THE INPUT =>
******

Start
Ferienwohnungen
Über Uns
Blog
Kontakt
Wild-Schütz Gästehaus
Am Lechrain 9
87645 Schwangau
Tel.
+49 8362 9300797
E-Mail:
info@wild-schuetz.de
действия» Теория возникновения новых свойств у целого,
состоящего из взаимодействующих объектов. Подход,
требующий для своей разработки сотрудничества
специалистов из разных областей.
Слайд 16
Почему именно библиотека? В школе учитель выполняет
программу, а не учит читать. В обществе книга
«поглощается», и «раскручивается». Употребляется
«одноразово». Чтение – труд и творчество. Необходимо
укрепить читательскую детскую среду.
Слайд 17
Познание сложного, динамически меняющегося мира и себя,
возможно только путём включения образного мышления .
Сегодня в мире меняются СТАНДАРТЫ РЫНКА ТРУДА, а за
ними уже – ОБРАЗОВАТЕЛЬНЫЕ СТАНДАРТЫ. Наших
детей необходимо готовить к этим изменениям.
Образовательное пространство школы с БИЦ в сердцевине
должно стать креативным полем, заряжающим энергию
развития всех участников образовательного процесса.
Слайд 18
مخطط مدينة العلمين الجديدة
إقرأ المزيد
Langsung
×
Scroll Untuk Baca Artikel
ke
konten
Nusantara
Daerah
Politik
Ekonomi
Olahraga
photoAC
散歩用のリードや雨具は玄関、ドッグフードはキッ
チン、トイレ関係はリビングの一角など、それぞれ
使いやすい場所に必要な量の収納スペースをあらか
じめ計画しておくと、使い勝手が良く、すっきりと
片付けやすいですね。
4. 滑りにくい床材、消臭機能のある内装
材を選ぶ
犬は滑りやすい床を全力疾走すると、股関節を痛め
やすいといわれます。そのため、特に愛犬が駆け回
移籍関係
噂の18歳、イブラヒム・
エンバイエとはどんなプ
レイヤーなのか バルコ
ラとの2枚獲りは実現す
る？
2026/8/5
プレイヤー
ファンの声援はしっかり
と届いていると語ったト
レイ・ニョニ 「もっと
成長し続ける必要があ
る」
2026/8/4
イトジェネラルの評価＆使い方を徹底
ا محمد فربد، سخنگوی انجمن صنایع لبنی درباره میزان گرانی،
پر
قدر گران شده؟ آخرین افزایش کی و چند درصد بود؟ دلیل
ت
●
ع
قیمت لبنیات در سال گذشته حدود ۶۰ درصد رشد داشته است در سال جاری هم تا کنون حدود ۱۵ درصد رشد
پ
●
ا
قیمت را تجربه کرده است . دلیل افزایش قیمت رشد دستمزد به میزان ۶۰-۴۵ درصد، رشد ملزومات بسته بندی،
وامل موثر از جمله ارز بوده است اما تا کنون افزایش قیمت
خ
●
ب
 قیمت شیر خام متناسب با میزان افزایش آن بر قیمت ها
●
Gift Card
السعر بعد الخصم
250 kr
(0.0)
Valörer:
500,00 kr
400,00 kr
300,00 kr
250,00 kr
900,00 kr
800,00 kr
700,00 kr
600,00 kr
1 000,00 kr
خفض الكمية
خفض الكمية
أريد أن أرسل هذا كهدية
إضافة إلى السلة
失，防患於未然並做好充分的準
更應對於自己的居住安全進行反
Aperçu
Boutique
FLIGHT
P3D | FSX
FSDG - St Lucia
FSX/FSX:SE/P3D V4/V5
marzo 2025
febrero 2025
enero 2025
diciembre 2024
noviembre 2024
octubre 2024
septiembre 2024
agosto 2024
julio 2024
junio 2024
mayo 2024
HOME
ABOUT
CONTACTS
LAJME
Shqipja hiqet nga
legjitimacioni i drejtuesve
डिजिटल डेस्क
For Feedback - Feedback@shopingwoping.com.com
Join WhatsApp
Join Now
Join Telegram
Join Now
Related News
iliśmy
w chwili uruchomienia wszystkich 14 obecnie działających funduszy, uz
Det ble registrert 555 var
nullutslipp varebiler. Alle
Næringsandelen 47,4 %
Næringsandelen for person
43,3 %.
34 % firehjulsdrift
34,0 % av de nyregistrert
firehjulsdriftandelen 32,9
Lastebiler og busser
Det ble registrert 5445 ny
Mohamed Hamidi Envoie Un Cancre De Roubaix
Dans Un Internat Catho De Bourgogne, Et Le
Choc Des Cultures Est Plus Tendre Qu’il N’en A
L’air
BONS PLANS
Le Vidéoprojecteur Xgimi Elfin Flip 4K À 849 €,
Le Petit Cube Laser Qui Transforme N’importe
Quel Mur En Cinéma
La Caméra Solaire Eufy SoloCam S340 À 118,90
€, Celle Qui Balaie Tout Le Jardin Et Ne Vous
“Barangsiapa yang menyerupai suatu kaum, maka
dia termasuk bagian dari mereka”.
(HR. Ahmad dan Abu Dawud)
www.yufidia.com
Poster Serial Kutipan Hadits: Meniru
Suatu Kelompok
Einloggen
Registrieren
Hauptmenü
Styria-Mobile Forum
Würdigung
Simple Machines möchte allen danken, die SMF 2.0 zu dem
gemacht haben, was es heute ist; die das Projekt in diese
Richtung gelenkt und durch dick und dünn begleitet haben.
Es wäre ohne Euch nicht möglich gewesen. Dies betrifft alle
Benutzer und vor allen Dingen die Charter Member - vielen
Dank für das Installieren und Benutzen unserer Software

******

WHAT NEEDS TO BE DONE => Write down only the number of lines that contain the string "Join" in the listing.

EXERCISE SOLUTION => 4